"Os meus pecados... quais pecados?!?" Os mesmos pecados que inspiraram Dante, num inferno de chamas abertas, devorando corpos e almas. Os meus pecados... estigmas patrocinados por uma igreja sombria e decadente que se afirma sobre um povo dócil com um dogma etéreo da fé. Mas quais pecados?
Acabava sempre por confessar pecados imaginários e servia-os ali como se fossem o prato do dia do menu da alma. Confessava que mentia, desobedecia, dizia palavrões... confessava dessa forma que não sabia rigorosamente nada acerca do pecado.
Aí o Sr. Padre suspirava e envolvia-me em orações e credos, condescendente com a minha falta de argumentos, com a minha falta de convicção. Eu ouvia,... só. Fazia um acompanhamento mudo do vocabulário esotérico e sereno que nunca consegui aprender em todas aquelas sessões sacras.

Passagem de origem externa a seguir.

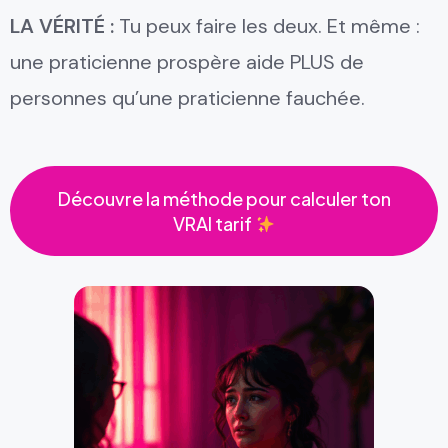
LA VÉRITÉ :
Tu peux faire les deux. Et même :
une praticienne prospère aide PLUS de
personnes qu’une praticienne fauchée.
Découvre la méthode pour calculer ton
VRAI tarif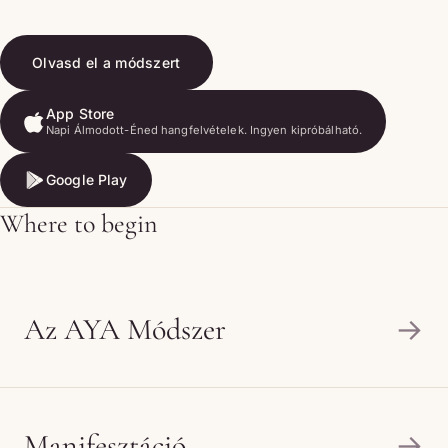
Olvasd el a módszert
App Store
Napi Álmodott-Éned hangfelvételek. Ingyen kipróbálható.
App Store
Google Play
Google Play
Where to begin
Az AYA Módszer
→
Manifesztáció
→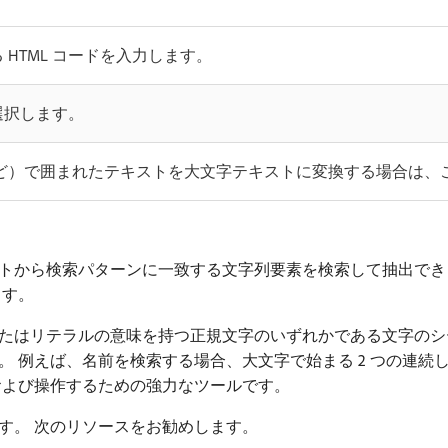
HTML コードを入力します。
選択します。
2> など）で囲まれたテキストを大文字テキストに変換する場合
から検索パターンに一致する文字列要素を検索して抽出できます
ます。
たはリテラルの意味を持つ正規文字のいずれかである文字のシ
 例えば、名前を検索する場合、大文字で始まる 2 つの連続
および操作するための強力なツールです。
す。 次のリソースをお勧めします。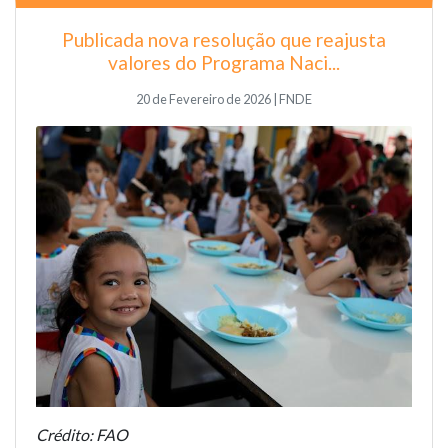
Publicada nova resolução que reajusta
valores do Programa Naci...
20 de Fevereiro de 2026 | FNDE
Crédito: FAO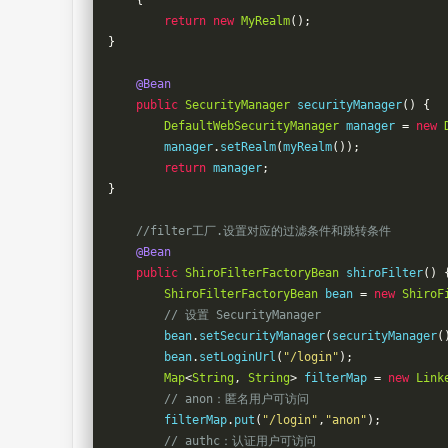
{
return
new
MyRealm
();
}
@Bean
public
SecurityManager
 securityManager
()
{
DefaultWebSecurityManager
 manager 
=
new
        manager
.
setRealm
(
myRealm
());
return
 manager
;
}
//filter工厂.设置对应的过滤条件和跳转条件
@Bean
public
ShiroFilterFactoryBean
 shiroFilter
()
ShiroFilterFactoryBean
 bean 
=
new
ShiroF
// 设置 SecurityManager
        bean
.
setSecurityManager
(
securityManager
(
        bean
.
setLoginUrl
(
"/login"
);
Map
<
String
,
String
>
 filterMap 
=
new
Link
// anon：匿名用户可访问
        filterMap
.
put
(
"/login"
,
"anon"
);
// authc：认证用户可访问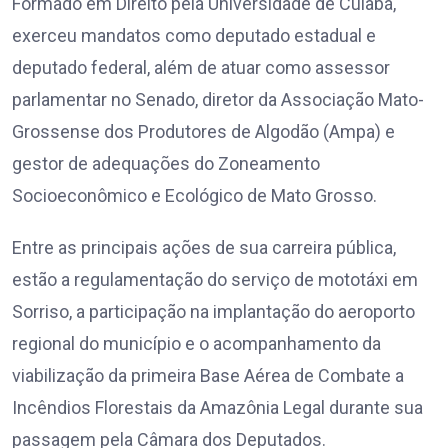
Formado em Direito pela Universidade de Cuiabá,
exerceu mandatos como deputado estadual e
deputado federal, além de atuar como assessor
parlamentar no Senado, diretor da Associação Mato-
Grossense dos Produtores de Algodão (Ampa) e
gestor de adequações do Zoneamento
Socioeconômico e Ecológico de Mato Grosso.
Entre as principais ações de sua carreira pública,
estão a regulamentação do serviço de mototáxi em
Sorriso, a participação na implantação do aeroporto
regional do município e o acompanhamento da
viabilização da primeira Base Aérea de Combate a
Incêndios Florestais da Amazônia Legal durante sua
passagem pela Câmara dos Deputados.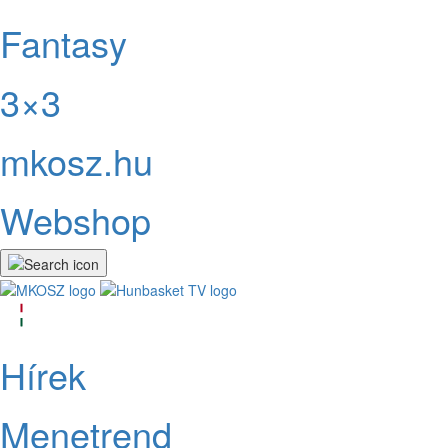
Fantasy
3×3
mkosz.hu
Webshop
Hírek
Menetrend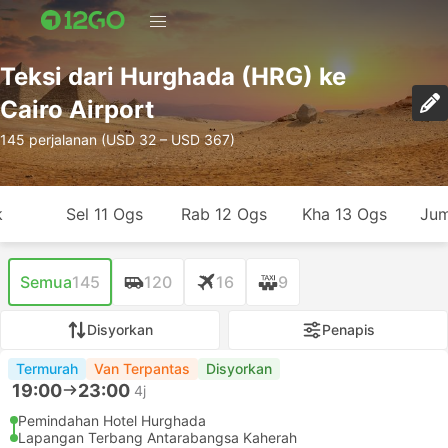
Teksi dari Hurghada (HRG) ke
Cairo Airport
145 perjalanan (USD 32 – USD 367)
k
Sel 11 Ogs
Rab 12 Ogs
Kha 13 Ogs
Jum
Semua
145
120
16
9
Disyorkan
Penapis
Termurah
Van Terpantas
Disyorkan
19:00
23:00
4j
Pemindahan Hotel Hurghada
Lapangan Terbang Antarabangsa Kaherah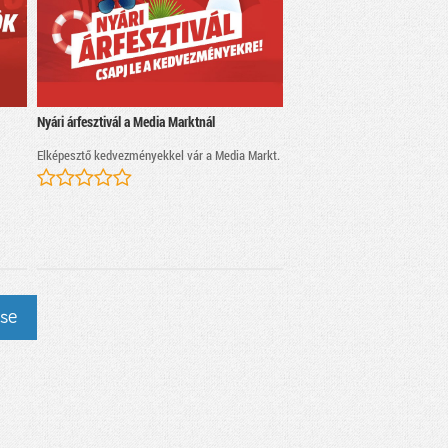
Nyári árfesztivál a Media Marktnál
Elképesztő kedvezményekkel vár a Media Markt.
ése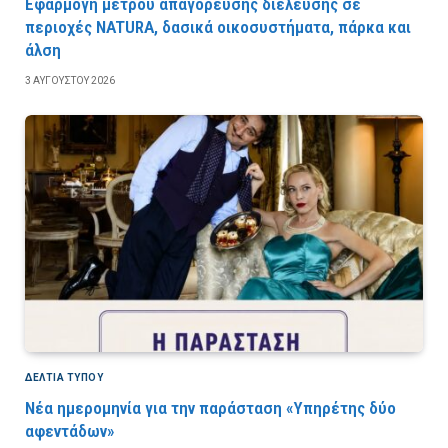
Εφαρμογή μέτρου απαγόρευσης διέλευσης σε
περιοχές NATURA, δασικά οικοσυστήματα, πάρκα και
άλση
3 ΑΥΓΟΎΣΤΟΥ 2026
ΔΕΛΤΙΑ ΤΥΠΟΥ
Νέα ημερομηνία για την παράσταση «Υπηρέτης δύο
αφεντάδων»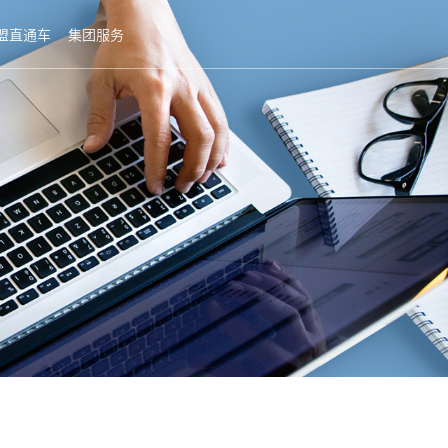
盟直通车
集团服务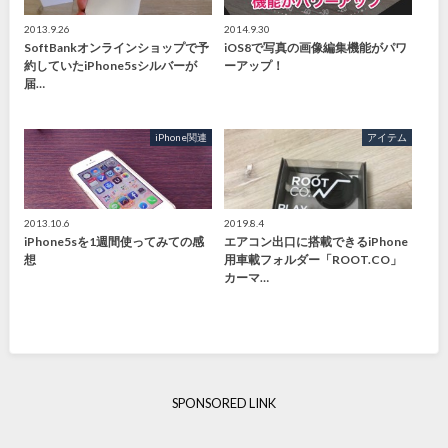
2013.9.26
2014.9.30
SoftBankオンラインショップで予
iOS8で写真の画像編集機能がパワ
約していたiPhone5sシルバーが
ーアップ！
届…
iPhone関連
アイテム
2013.10.6
2019.8.4
iPhone5sを1週間使ってみての感
エアコン出口に搭載できるiPhone
想
用車載フォルダー「ROOT.CO」
カーマ…
SPONSORED LINK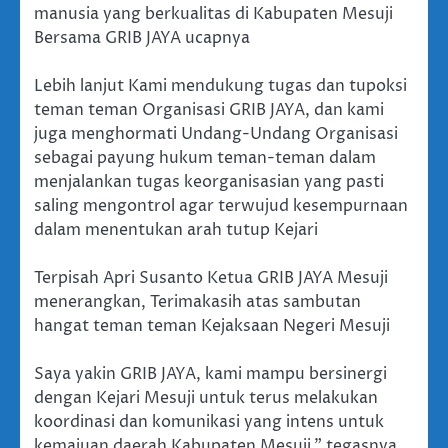
manusia yang berkualitas di Kabupaten Mesuji
Bersama GRIB JAYA ucapnya
Lebih lanjut Kami mendukung tugas dan tupoksi
teman teman Organisasi GRIB JAYA, dan kami
juga menghormati Undang-Undang Organisasi
sebagai payung hukum teman-teman dalam
menjalankan tugas keorganisasian yang pasti
saling mengontrol agar terwujud kesempurnaan
dalam menentukan arah tutup Kejari
Terpisah Apri Susanto Ketua GRIB JAYA Mesuji
menerangkan, Terimakasih atas sambutan
hangat teman teman Kejaksaan Negeri Mesuji
Saya yakin GRIB JAYA, kami mampu bersinergi
dengan Kejari Mesuji untuk terus melakukan
koordinasi dan komunikasi yang intens untuk
kemajuan daerah Kabupaten Mesuji,” tegasnya.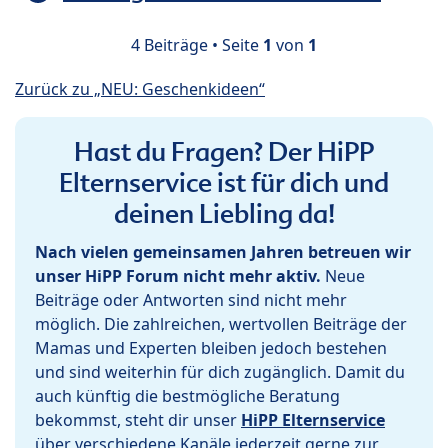
4 Beiträge • Seite
1
von
1
Zurück zu „NEU: Geschenkideen“
Hast du Fragen? Der HiPP
Elternservice ist für dich und
deinen Liebling da!
Nach vielen gemeinsamen Jahren betreuen wir
unser HiPP Forum nicht mehr aktiv.
Neue
Beiträge oder Antworten sind nicht mehr
möglich. Die zahlreichen, wertvollen Beiträge der
Mamas und Experten bleiben jedoch bestehen
und sind weiterhin für dich zugänglich. Damit du
auch künftig die bestmögliche Beratung
bekommst, steht dir unser
HiPP Elternservice
über verschiedene Kanäle jederzeit gerne zur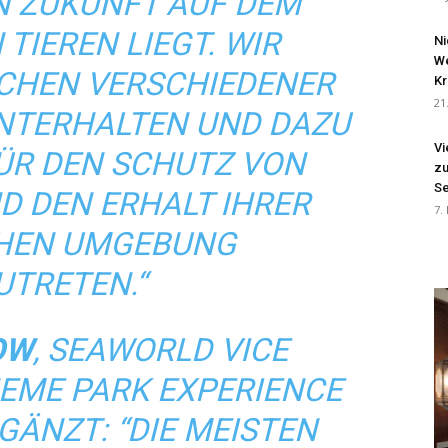
ZUKUNFT AUF DEM ER
EREN LIEGT. WIR MÖ
Ni
We
N VERSCHIEDENER GE
Kr
21
ERHALTEN UND DAZU IN
Vi
R DEN SCHUTZ VON WI
zu
Se
DEN ERHALT IHRER NA
7.
N UMGEBUNG EI
RETEN.“
OW
, SEAWORLD VICE
HEME PARK EXPERIENCE
GÄNZT: “DIE MEISTEN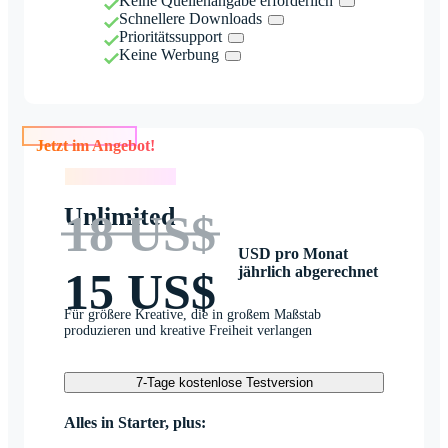
Keine Quellenangabe erforderlich
Schnellere Downloads
Prioritätssupport
Keine Werbung
Jetzt im Angebot!
Jetzt im Angebot!
Unlimited
18 US$
USD pro Monat
jährlich abgerechnet
15 US$
Für größere Kreative, die in großem Maßstab
produzieren und kreative Freiheit verlangen
7-Tage kostenlose Testversion
Alles in Starter, plus:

A sentença saía logo depois numa série de padre nossos e avé marias a soletrar nos degraus do altar-mor, de olhos postos, devotos, num Cristo crucificado de braços abertos de sofrimento e sangue. As preces saíam-me com erros de entendimento, sussurradas no vazio da minha cabeça e ali mesmo ao meu lado, pagando a sua conta, João do Boco avançado-mor nos jogos da bola de sábado à tarde, ele de olhos pregados no vermelho do tapete que adornava a cruz, sussurrava também ele no vazio da sua cabeça, caralhos e fodasses, heresias cultivadas nas ruas da aldeia, as mesmas com que incentivava o nonagésimo toque na bola sem a deixar cair no chão.